◆ WORK ITEM ◆
Produce an exact transcription of the data, with the images left out.

◆ EXTRACTED ENTRIES ◆
+++
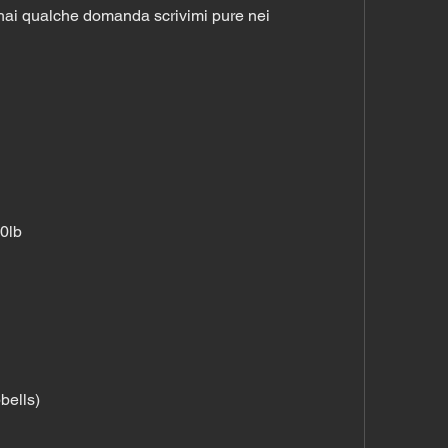
e hai qualche domanda scrivimi pure nei 
0lb
bells)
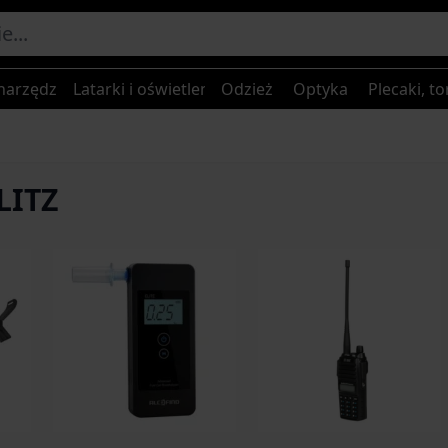
narzędzia
Latarki i oświetlenie
Odzież
Optyka
Plecaki, to
LITZ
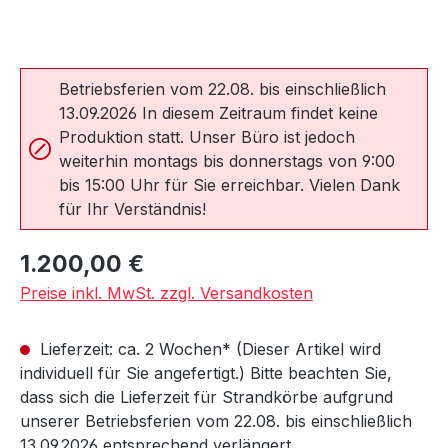
Betriebsferien vom 22.08. bis einschließlich
13.09.2026 In diesem Zeitraum findet keine
Produktion statt. Unser Büro ist jedoch
weiterhin montags bis donnerstags von 9:00
bis 15:00 Uhr für Sie erreichbar. Vielen Dank
für Ihr Verständnis!
Regulärer Preis:
1.200,00 €
Preise inkl. MwSt. zzgl. Versandkosten
Lieferzeit: ca. 2 Wochen* (Dieser Artikel wird
individuell für Sie angefertigt.) Bitte beachten Sie,
dass sich die Lieferzeit für Strandkörbe aufgrund
unserer Betriebsferien vom 22.08. bis einschließlich
13.09.2026 entsprechend verlängert.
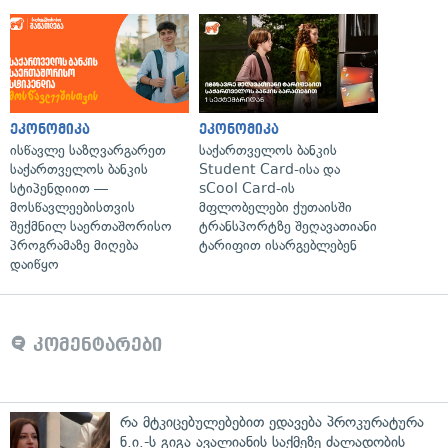
ეკონომიკა
ეკონომიკა
ისწავლე საზღვარგარეთ
საქართველოს ბანკის
საქართველოს ბანკის
Student Card-ისა და
სტიპენდიით —
sCool Card-ის
მოსწავლეებისთვის
მფლობელები ქუთაისში
შექმნილ საერთაშორისო
ტრანსპორტზე შეღავათიანი
პროგრამაზე მიღება
ტარიფით ისარგებლებენ
დაიწყო
კომენტარები
რა მტკიცებულებებით ედავება პროკურატურა
ნ.ი.-ს გიგა ავალიანის საქმეზე ძალადობის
+++
◆ SOLUTION TO THE PROBLEM ◆
e hai qualche domanda scrivimi pure nei 
0lb
bells)
narzędzia
Latarki i oświetlenie
Odzież
Optyka
Plecaki, to
LITZ
Betriebsferien vom 22.08. bis einschließlich
13.09.2026 In diesem Zeitraum findet keine
Produktion statt. Unser Büro ist jedoch
weiterhin montags bis donnerstags von 9:00
bis 15:00 Uhr für Sie erreichbar. Vielen Dank
für Ihr Verständnis!
Regulärer Preis:
1.200,00 €
Preise inkl. MwSt. zzgl. Versandkosten
Lieferzeit: ca. 2 Wochen* (Dieser Artikel wird
individuell für Sie angefertigt.) Bitte beachten Sie,
dass sich die Lieferzeit für Strandkörbe aufgrund
unserer Betriebsferien vom 22.08. bis einschließlich
13.09.2026 entsprechend verlängert.
ეკონომიკა
ეკონომიკა
ისწავლე საზღვარგარეთ
საქართველოს ბანკის
საქართველოს ბანკის
Student Card-ისა და
სტიპენდიით —
sCool Card-ის
მოსწავლეებისთვის
მფლობელები ქუთაისში
შექმნილ საერთაშორისო
ტრანსპორტზე შეღავათიანი
პროგრამაზე მიღება
ტარიფით ისარგებლებენ
დაიწყო
კომენტარები
რა მტკიცებულებებით ედავება პროკურატურა
ნ.ი.-ს გიგა ავალიანის საქმეზე ძალადობის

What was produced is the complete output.